Devrek'ten Bolu'ya sevk edilen 32. Kafkas Alayı da Bolu dışında hile ile etkisiz hale getirilmişti. Hüsrev ve Mahmut Beylerin durumu açılış hazırlıklarını tamamlamış olan BMM için şok tesiri yapmıştır. Az sonra, İzmit'ten Düzce'ye dönen asi lideri, kafilenin Düzce'ye naklini emretti. Hüsrev Bey ve arkadaşları Çağa, Çaydurt, Bolu, Boludağı yolu ile Düzce'ye götürüldüler. Yolda iken beyaz bayraklı ve iman yenilemesi yaptırılmış askerler, memleketlerine gidiyorlardı. Hüsrev Bey ve arkadaşları bir gün hapishanede, sonra karşısındaki Hürriyet ve İtilaf Partisi binasında göz altına alındılar.
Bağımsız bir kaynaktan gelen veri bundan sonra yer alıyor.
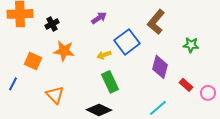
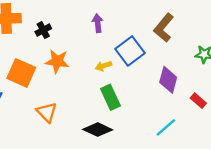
purple arrow: (99, 18) -> (98, 23), turned -63
orange square: (33, 61) -> (21, 73), size x1.4

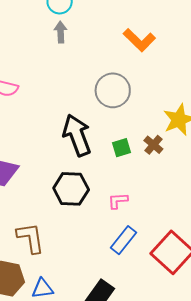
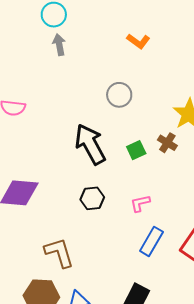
orange L-shape: (139, 40) -> (138, 41), size x0.7
gray circle: (113, 90) -> (119, 95), size x0.7
black hexagon: (71, 189) -> (92, 198), size x0.7

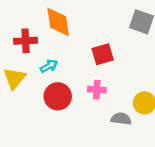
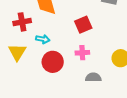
cyan arrow: (49, 66) -> (43, 39), turned 48
gray semicircle: (121, 119) -> (93, 77), moved

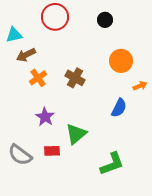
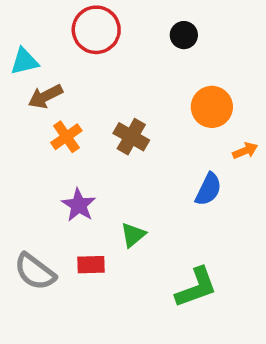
green triangle: (76, 134) -> (133, 235), size x0.7

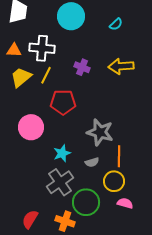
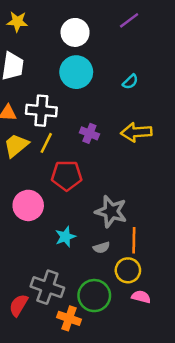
gray cross: (60, 182) -> (47, 287), moved, turned -36
red semicircle: (30, 219) -> (19, 305), moved

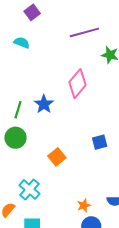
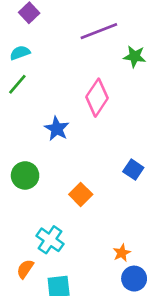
cyan semicircle: (22, 43) -> (20, 53), turned -35
green line: (18, 110) -> (17, 84), moved, turned 30
blue square: (100, 142) -> (133, 170), turned -35

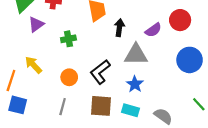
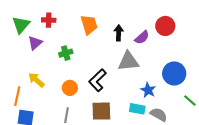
black arrow: (119, 28) -> (119, 33), moved
blue circle: (190, 60) -> (174, 74), moved
blue star: (135, 84) -> (148, 90), moved
cyan rectangle: (130, 110) -> (137, 109), moved

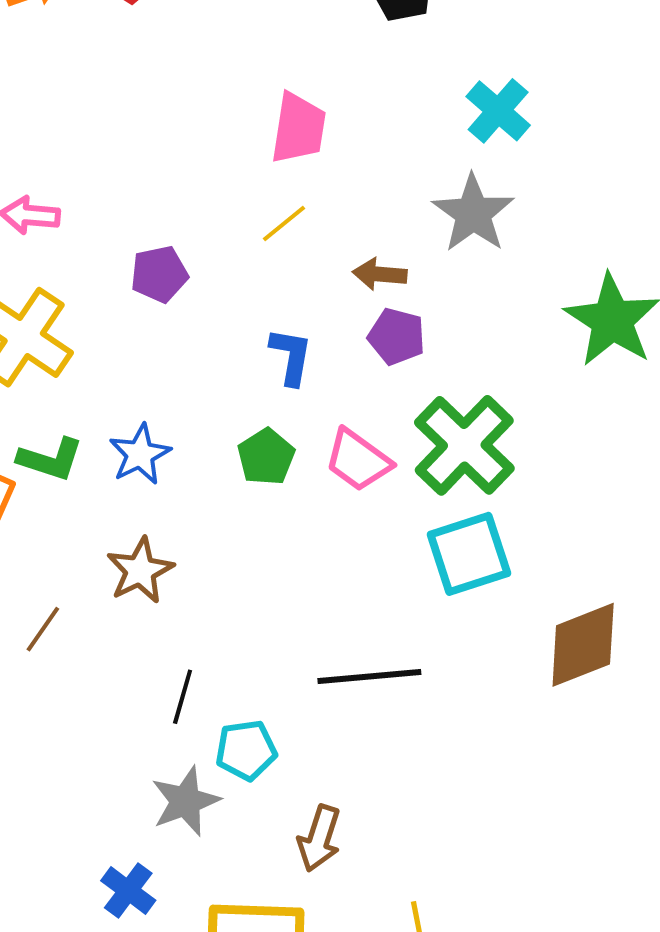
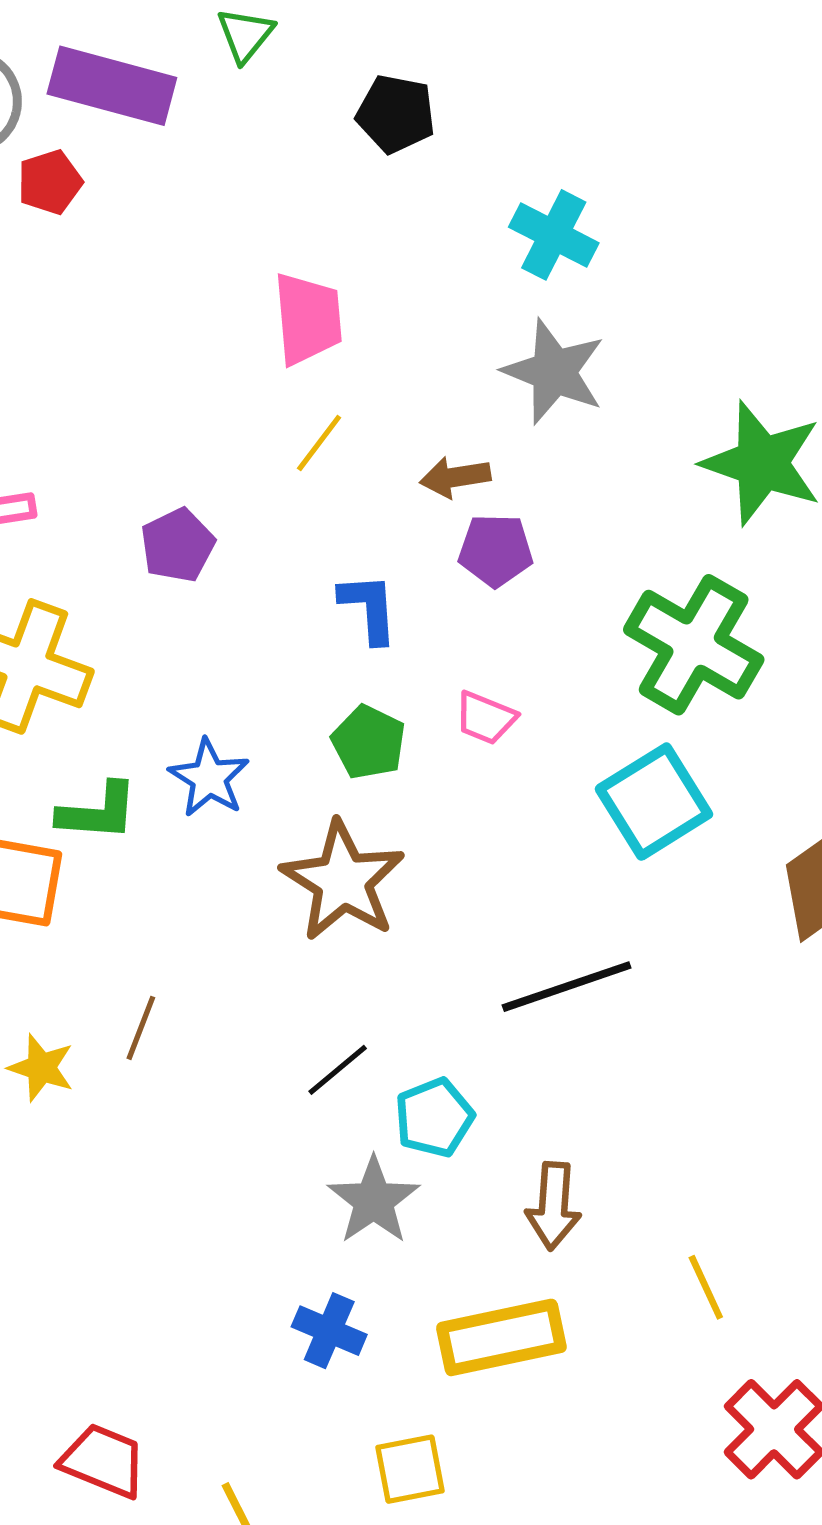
green cross: (464, 445) -> (694, 645), moved
pink trapezoid: (358, 460) -> (485, 718), size x0.7
brown star: (140, 571) -> (343, 881), moved, size x1.4
black line: (183, 697) -> (338, 1070), turned 48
Erzurumlu Yzb. Avni Bey, Mehmet Bey'in 24. Tümen subayları da aynı yerde idiler. Bunlar, Düzce ve Hendek olaylarını Hüsrev Bey'e bildirdiler. Ayaklanma, kuru otlar gibi tutuşmuş halde hemen her yere yayılmıştı. Hendek, Adapazarı, Akyazı, Düzce, Bolu, Gerede, Mudurnu kontrol altına alınmış, Ankara ile haberleşme de kesilmişti.
Yabanabad, Nallıhan çizgisinde de Ankara'ya doğru yayılış yakındı. Marmaranın güneyinde de durum Anzavur yüzünden hiç de iyi değildi. İstanbul, Hilafet Ordusu adında milis gücü kurmuş, İzmit Mutasarrıfı İbrahim Hakkı ve arkadaşlarının idaresine bırakmıştı. Binb. Hayri de aynı görevle Düzce'ye geldi ve Abad Cephesine gitti. Anzavur, Balıkesir de, Çerkes Edhem kuvvetleri karşısında tutunamadı ve ağır bir darbe yedi. İşte bu sırada Ankara, O'nun ve Ali Fuad Paşa'nın, Adapazarı üzerine yürümesini emretti. Çolak İbrahim ve Eşref Çetesi, Göynük ve Mudurnu hattında, asileri durdurdu. Refet Paşa'nın da Mudurnu'ya gelmesi ile Abad Cephesinde çarpışmalar hızlandı. Milli kuvvetler, bu hatta Düzceli asi grubu durdurdu. Çilimlili Mehmed Ağa aracılığı ile gelişen bir olay da Düzce'de cereyan ediyordu. İzmit'ten dönen Sefer Bey, Hüsrev Bey ile görüşmeyi kabul etti. Gizli toplantı sonunda Ankara'nın haklılığı kabul edildi.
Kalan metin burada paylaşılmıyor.